When the bulk specific gravity of the hollow rubber powder was measured in the same manner as in Example 1, the result of each measurement was 0.30 to 0.30.
It fell within the range of 0.40 g / cm ³ . The difference from Example 1 is considered to be due to the difference in the kneader. When the solvent and oil were absorbed by the obtained hollow powder rubber, the solvent absorbed about 7 to 8 times by weight, and the oil absorbed about 2.5 times the weight.

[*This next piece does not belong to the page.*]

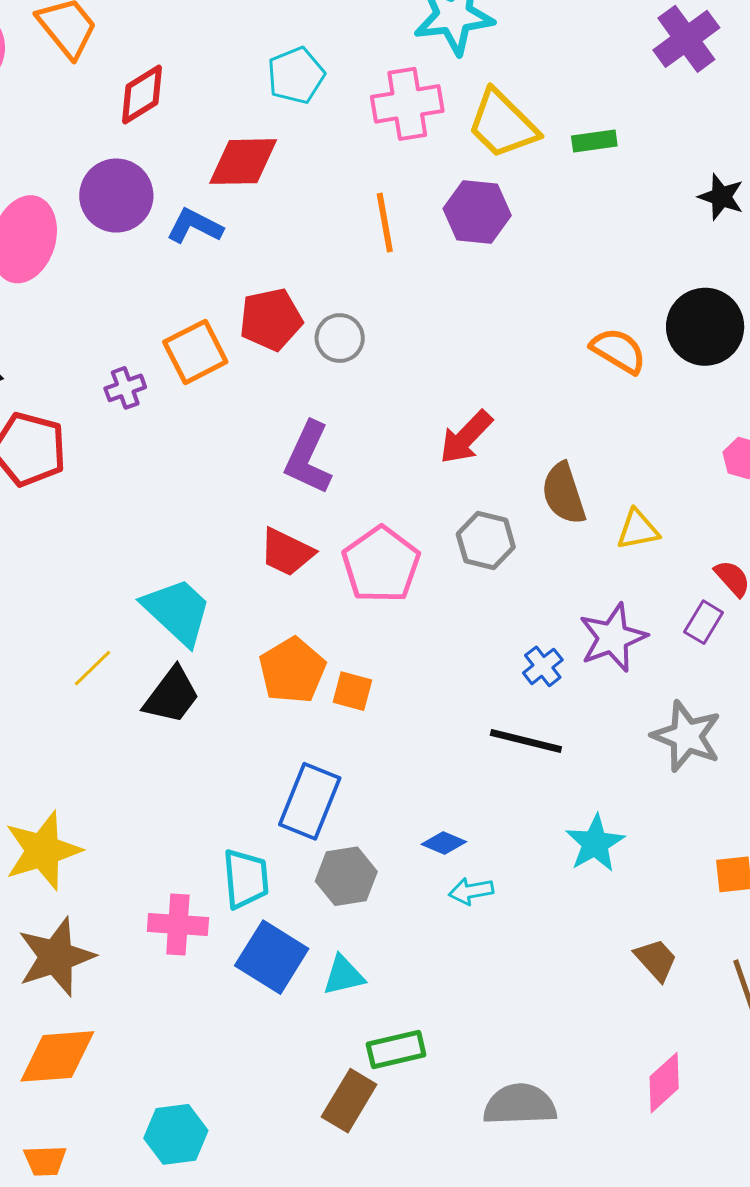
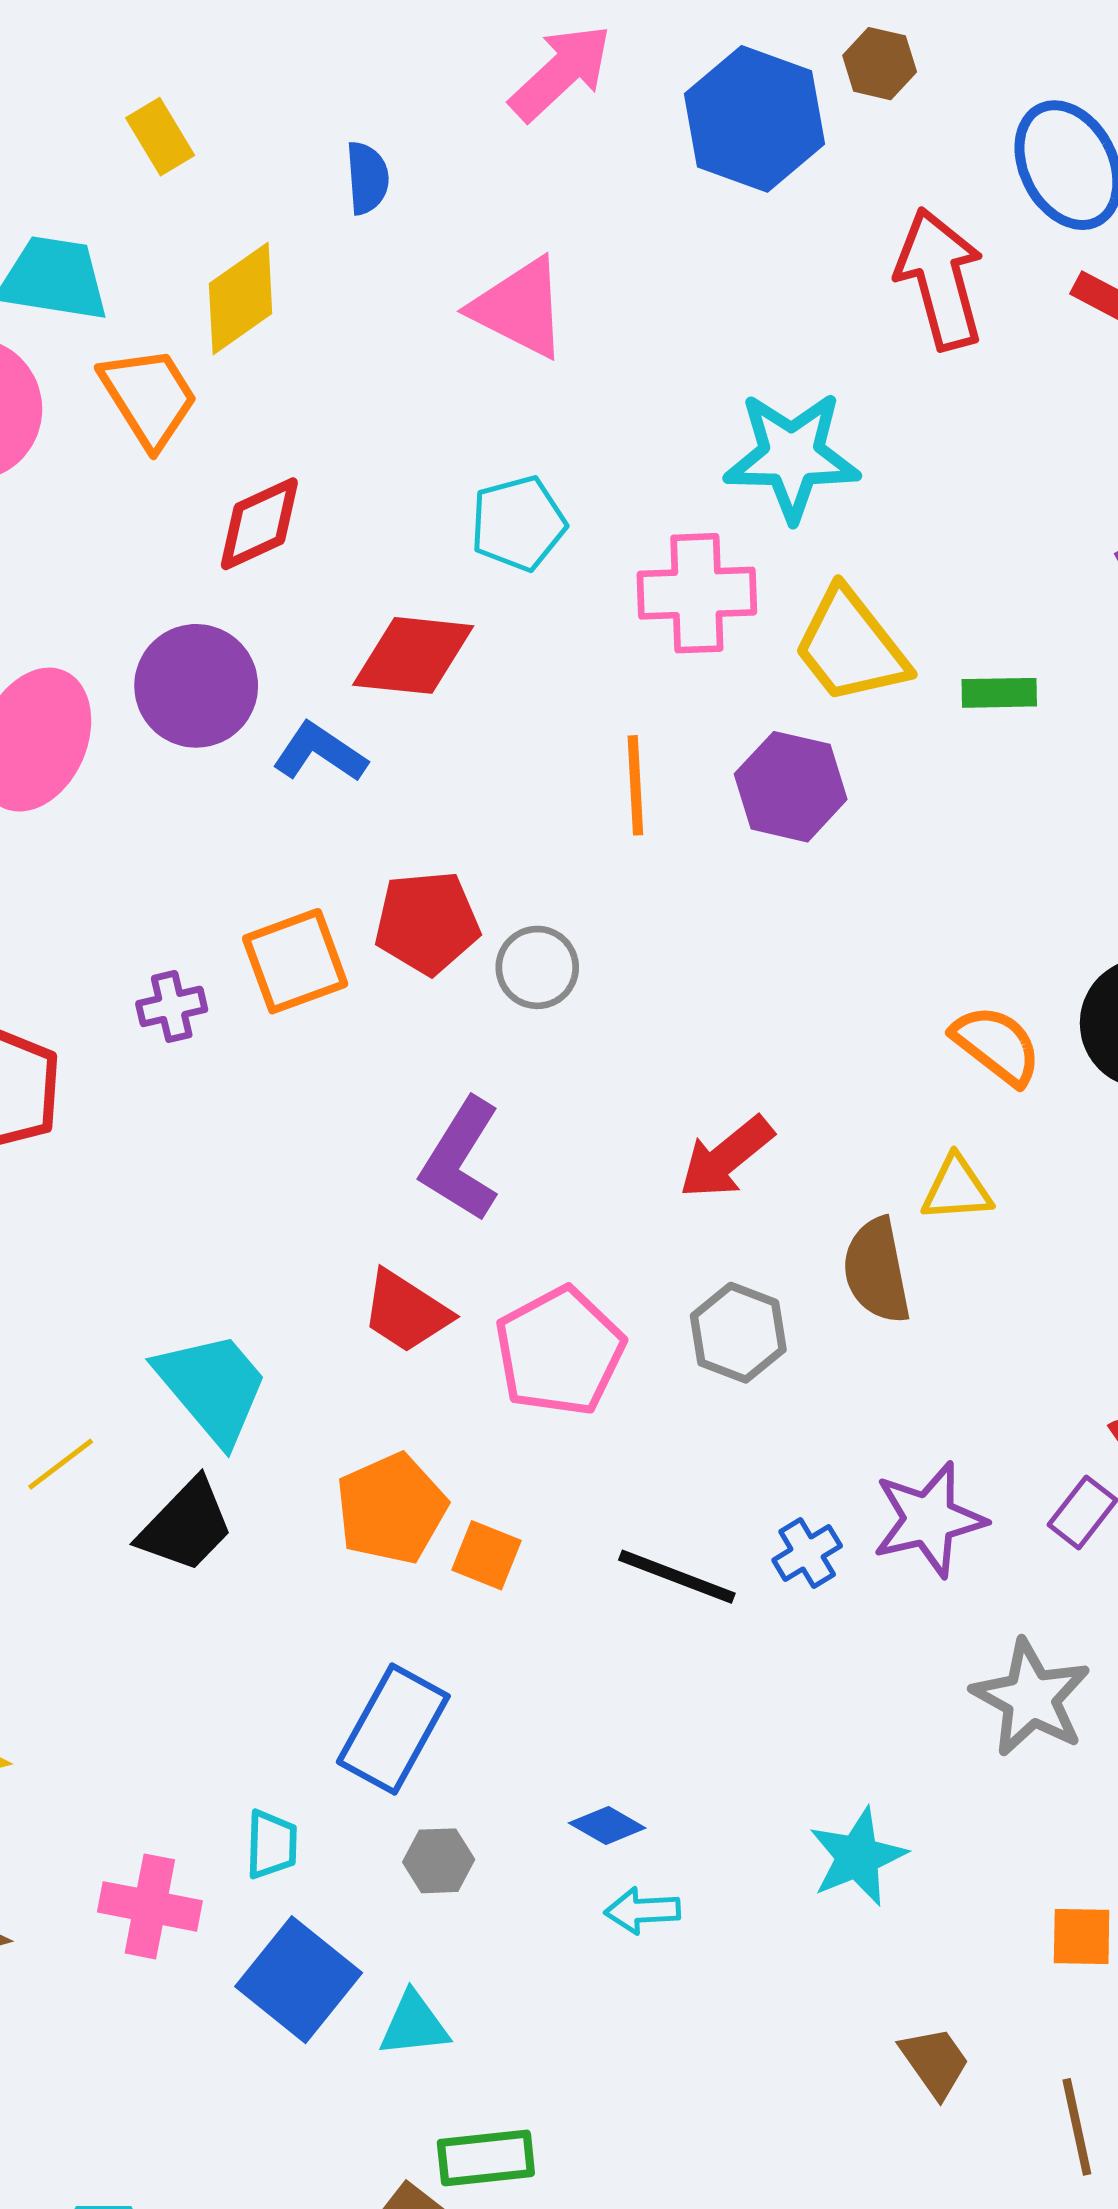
yellow triangle: (638, 530) -> (957, 1189), moved
black line: (526, 741) -> (677, 1577), moved
gray hexagon: (346, 876) -> (439, 1861), size x0.7
cyan trapezoid: (246, 879) -> (272, 1844), size x0.7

Example 4 In order to pulverize the burrs of ethylene propylene rubber (EP) discharged in the factory, 50% of EP and 50% of unvulcanized BR are mixed into the kneader of Example 1. Rubber temperature is 1
When the temperature reached 00 ° C., the drugs shown in the following table were sequentially charged at intervals of 2 minutes. Then, kneading was performed for 60 minutes after the addition of the vulcanization accelerator CZ.

[0033]

[Table 2]

The bulk density of the resulting mixed hollow powder rubber is:
It was about 0.3 to 0.5 g / cm ³ . The absorption of the solvent is 5 to 6 times by weight, and about 2 times in the case of oil. In the case of BR (50%) EP (50%), the particle size distribution is 213 to 300 μm, 19% by weight, 300 to 300%.
47.5% by weight of 500 μm, 500-710 μm
m is 18% by weight. As the properties, the fluidity of the powder is good. It should be noted that the present invention is not limited to the above embodiment, and various modifications can be made within the scope of the claims.

[0035]

According to the present invention, hollow powder rubber can be provided because of the above constitution. Further, the powder rubber has a hollow portion, so that it has a good solvent or oil absorption performance and can be used as a solvent or oil absorber. In particular, since the bulk specific gravity is light, and after absorption, it agglomerates into a ball and floats on water, so it is suitable for oil leakage from the sea or river. Other materials that use foam properties, such as insulation materials and sound absorbing materials, fenders, non-slip materials for floors and roads, cushioning materials, building materials such as walls and floors, filler materials for reducing the weight of shoes and tires, roads And rubber and plastic fillers, oil fence materials, non-slip and cushioning materials such as furniture and stairs handrails, bathtub materials, compressor mist catchers, adsorbents for waste oil discharged from home kitchens, and gas adsorbents Can be used as

──────────────────────────────────────────────────続 き Continued on the front page (51) Int.Cl. ⁶ Identification code Agency reference number FI Technical display location B29K 105: 04 105: 24

Claims (4)

[Claims] 1. A vulcanized powder rubber, which has a large number of hollow portions on its surface, a particle size of 200 to 700 μm, and a bulk specific gravity of 0.15 to 0.3 g / c
powder rubber characterized by having a particle size of less than m ³ . 2. The powdery rubber according to claim 1, wherein the powdery rubber has a soft property in a muffled, plump form. 3. Vulcanized powder rubber, wherein the powder rubber contains the powder rubber according to claim 1 or 2. 4. An adsorbent for oil or a solvent, comprising the powdered rubber according to claim 1, 2 or 3 as a main raw material.